Genetic Mutation Ups Risk for Contralateral Breast Cancer
Women with BRCA1, BRCA2 mutations have 4.5-fold, 3.4-fold increased risks, respectively
TUESDAY, April 6 (HealthDay News) -- Women who carry a BRCA1 or BRCA2 genetic mutation and develop breast cancer are at a substantially increased risk for contralateral breast cancer later on, according to research published online April 5 in the Journal of Clinical Oncology.

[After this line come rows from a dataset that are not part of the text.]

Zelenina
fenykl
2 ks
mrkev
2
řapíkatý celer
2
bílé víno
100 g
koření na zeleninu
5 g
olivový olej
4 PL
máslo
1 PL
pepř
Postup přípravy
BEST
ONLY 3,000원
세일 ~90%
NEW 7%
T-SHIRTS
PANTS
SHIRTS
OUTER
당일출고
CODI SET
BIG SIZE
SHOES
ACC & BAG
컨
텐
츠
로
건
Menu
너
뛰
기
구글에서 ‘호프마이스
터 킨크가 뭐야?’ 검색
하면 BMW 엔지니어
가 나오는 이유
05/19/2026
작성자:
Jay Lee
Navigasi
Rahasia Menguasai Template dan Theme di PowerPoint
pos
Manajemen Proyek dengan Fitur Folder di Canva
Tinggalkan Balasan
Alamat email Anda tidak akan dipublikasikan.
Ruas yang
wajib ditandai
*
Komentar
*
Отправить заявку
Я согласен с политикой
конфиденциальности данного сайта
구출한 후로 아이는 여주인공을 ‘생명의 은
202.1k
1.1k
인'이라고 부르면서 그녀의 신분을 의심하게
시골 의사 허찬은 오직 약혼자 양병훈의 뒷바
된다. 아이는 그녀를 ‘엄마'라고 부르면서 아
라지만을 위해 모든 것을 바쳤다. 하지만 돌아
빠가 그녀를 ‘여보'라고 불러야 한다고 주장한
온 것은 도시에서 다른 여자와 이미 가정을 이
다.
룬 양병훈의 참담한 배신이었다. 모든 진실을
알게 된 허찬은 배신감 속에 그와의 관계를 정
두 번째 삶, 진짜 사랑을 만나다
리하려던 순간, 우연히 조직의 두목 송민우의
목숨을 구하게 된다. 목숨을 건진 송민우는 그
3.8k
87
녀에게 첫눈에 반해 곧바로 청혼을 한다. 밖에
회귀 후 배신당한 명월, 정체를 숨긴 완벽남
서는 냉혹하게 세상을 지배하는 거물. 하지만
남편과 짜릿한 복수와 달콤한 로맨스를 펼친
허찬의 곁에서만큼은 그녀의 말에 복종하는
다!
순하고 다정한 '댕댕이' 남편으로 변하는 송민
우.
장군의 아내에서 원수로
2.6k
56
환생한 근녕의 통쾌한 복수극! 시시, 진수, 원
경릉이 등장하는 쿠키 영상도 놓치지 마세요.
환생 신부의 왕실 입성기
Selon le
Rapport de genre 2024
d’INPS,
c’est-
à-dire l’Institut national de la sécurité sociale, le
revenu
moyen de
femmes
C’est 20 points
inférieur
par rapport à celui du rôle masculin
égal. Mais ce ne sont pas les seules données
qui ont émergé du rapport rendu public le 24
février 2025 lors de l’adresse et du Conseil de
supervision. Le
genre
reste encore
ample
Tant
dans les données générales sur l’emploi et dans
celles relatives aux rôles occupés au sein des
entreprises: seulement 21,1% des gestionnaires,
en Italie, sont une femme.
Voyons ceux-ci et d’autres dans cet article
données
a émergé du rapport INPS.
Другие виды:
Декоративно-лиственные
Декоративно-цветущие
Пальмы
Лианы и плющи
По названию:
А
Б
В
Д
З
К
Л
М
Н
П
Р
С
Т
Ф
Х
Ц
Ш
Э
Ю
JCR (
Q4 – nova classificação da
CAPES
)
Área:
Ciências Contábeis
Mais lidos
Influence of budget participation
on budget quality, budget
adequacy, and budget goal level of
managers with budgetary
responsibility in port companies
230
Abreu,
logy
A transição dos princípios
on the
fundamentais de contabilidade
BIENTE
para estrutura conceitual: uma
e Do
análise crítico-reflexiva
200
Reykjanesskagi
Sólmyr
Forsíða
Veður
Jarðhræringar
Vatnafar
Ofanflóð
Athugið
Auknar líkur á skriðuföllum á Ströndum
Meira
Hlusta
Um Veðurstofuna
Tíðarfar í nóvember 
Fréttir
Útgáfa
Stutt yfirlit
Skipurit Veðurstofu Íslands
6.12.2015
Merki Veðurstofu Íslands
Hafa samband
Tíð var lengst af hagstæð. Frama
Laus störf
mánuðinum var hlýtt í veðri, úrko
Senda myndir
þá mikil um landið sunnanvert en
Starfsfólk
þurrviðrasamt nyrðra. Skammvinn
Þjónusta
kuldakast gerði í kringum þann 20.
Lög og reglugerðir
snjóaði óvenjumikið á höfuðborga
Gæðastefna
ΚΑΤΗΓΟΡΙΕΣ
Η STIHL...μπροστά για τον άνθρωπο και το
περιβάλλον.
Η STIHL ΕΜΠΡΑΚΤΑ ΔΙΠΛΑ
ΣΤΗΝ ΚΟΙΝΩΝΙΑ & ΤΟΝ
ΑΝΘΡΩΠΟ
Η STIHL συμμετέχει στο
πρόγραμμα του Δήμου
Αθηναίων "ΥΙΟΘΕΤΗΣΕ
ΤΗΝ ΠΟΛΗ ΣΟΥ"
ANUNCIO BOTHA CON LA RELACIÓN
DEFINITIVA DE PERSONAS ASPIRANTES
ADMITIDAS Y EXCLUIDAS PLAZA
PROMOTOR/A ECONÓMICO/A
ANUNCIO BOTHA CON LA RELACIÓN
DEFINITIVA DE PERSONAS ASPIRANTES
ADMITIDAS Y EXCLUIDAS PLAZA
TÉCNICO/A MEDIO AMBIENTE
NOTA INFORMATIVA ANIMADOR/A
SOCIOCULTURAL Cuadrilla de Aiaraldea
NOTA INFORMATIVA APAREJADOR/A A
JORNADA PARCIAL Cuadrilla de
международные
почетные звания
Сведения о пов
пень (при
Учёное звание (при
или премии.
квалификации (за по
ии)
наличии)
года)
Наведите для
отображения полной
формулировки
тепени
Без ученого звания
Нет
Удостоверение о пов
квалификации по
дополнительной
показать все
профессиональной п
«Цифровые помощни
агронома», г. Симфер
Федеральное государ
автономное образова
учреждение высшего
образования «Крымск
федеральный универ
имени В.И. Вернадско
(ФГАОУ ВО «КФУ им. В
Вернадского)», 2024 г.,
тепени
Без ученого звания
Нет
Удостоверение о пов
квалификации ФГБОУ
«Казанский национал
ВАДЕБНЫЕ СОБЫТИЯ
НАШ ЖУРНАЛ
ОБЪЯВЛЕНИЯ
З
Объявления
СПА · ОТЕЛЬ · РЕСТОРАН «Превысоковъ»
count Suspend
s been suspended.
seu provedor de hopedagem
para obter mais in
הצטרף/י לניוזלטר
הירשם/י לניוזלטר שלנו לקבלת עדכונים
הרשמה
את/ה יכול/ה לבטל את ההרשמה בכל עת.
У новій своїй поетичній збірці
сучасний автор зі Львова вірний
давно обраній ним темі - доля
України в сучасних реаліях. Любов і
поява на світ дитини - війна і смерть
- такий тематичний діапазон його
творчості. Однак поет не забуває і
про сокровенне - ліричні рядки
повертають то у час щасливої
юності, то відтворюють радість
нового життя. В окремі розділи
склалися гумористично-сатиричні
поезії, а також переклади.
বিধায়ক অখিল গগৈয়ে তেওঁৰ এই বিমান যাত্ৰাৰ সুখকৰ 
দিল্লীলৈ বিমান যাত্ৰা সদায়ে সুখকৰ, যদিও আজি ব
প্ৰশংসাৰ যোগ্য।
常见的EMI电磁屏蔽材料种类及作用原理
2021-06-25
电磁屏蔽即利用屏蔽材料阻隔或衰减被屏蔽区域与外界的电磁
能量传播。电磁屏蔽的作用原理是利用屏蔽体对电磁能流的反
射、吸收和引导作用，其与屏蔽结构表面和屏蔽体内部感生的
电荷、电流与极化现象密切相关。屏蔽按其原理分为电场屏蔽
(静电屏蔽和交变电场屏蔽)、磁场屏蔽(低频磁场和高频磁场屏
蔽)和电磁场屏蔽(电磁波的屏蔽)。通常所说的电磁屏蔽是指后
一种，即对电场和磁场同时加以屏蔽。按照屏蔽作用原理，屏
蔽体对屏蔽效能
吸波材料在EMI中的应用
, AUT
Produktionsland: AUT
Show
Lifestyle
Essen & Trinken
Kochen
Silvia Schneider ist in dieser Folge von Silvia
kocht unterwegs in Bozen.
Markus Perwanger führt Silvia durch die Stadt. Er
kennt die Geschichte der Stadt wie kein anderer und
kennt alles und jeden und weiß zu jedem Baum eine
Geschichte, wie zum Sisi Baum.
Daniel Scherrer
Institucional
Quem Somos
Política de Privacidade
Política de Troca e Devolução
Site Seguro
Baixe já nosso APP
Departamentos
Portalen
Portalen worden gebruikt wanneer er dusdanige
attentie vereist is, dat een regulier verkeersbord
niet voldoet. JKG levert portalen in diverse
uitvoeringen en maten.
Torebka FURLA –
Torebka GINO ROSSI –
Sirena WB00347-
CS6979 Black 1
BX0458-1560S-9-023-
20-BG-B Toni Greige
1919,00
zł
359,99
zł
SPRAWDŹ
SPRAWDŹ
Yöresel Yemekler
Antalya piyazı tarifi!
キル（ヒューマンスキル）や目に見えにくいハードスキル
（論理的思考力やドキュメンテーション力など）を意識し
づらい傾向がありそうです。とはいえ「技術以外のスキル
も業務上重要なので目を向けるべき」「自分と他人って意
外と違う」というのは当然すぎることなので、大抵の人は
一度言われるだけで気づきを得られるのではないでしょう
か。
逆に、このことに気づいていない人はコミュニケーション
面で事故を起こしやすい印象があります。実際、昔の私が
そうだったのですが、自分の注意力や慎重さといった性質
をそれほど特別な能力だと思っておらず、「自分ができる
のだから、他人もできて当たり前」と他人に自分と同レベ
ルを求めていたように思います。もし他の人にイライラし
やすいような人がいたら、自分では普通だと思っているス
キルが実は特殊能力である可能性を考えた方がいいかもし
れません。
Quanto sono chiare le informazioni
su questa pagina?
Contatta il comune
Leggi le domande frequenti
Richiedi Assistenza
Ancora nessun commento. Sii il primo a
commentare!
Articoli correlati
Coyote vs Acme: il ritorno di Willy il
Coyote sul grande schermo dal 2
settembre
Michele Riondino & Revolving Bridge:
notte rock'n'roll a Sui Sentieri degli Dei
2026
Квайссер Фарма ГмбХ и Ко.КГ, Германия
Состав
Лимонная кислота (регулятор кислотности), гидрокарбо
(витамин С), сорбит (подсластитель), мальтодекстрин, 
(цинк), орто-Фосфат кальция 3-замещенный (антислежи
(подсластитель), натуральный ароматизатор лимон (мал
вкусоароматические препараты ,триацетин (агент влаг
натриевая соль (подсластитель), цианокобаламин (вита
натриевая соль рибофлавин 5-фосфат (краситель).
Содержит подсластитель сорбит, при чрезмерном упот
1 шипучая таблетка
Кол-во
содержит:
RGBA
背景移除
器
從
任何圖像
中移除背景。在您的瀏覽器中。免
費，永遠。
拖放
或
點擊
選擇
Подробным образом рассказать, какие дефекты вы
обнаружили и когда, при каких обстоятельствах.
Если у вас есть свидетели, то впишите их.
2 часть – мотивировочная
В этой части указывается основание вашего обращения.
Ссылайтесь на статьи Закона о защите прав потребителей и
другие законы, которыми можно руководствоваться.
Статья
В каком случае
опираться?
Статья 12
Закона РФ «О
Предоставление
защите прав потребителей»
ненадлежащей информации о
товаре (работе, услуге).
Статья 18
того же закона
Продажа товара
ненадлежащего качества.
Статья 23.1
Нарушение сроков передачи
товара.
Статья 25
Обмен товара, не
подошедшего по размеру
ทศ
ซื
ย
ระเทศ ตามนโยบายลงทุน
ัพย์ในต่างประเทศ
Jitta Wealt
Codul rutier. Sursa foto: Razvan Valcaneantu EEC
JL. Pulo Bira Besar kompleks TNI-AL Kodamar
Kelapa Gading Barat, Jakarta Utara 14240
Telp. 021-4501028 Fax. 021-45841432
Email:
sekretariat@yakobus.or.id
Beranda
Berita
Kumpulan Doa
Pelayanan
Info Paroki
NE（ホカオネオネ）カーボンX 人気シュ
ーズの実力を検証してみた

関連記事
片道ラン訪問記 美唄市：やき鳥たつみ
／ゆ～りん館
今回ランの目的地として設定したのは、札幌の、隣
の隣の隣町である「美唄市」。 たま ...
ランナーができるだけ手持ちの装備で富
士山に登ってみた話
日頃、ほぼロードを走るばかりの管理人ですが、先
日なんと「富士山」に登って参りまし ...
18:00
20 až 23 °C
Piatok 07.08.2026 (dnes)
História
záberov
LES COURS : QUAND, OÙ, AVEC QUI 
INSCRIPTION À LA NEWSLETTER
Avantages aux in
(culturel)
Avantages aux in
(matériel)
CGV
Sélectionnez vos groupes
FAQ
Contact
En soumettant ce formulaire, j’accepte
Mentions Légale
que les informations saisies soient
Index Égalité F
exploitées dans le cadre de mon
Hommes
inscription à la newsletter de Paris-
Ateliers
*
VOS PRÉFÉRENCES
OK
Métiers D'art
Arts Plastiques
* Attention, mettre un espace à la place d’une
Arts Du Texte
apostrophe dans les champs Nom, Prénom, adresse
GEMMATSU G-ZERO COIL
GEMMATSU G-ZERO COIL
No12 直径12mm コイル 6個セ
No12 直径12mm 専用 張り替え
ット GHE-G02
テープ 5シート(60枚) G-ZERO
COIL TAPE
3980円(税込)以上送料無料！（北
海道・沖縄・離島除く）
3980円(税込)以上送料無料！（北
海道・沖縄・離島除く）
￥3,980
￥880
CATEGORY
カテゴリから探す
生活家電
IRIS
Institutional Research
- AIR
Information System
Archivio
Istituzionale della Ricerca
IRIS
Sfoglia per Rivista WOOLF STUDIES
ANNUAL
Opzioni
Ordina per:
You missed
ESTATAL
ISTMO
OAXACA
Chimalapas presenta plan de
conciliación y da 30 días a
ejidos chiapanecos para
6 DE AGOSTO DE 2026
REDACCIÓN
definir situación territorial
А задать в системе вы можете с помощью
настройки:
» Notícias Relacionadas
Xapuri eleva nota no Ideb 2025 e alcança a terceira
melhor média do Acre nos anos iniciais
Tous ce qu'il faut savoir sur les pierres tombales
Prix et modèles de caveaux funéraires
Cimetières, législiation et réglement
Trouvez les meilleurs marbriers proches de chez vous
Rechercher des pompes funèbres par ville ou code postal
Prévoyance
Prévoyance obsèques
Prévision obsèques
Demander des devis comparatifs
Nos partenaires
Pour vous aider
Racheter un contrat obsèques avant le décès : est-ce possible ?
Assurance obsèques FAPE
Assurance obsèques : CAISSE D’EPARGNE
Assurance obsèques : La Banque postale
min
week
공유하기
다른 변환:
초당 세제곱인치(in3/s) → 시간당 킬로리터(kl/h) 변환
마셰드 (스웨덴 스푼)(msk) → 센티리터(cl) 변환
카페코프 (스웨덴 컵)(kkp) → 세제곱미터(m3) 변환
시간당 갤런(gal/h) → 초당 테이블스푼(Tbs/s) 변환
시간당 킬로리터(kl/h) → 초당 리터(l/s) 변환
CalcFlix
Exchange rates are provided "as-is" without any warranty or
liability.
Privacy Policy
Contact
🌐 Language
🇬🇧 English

Kathleen E. Malone, Ph.D., of the Fred Hutchinson Cancer Research Center in Seattle, and colleagues conducted a nested case-control study in which 705 women with contralateral breast cancer diagnosed a year or more after first primary breast cancer, and 1,398 controls with unilateral breast cancer, were ascertained from a cohort of 52,536 women diagnosed with a first invasive breast cancer before the age of 55 years.
The researchers found that women who carried the BRCA1 and BRCA2 mutation had a 4.5-fold and 3.4-fold increased risk, respectively, of developing contralateral breast cancer compared with non-carriers. In addition, the relative risk of contralateral breast cancer for BRCA1 carriers increased as the age of first diagnosis decreased.
"The risks of subsequent contralateral breast cancer are substantial for women who carry a BRAC1/BRAC2 mutation," the authors write. "These findings have important clinical implications in terms of the potential value of BRCA1/BRCA2 testing in patients with early-onset breast cancer as well as therapeutic, preventive, and surveillance considerations for patients found to carry a mutation."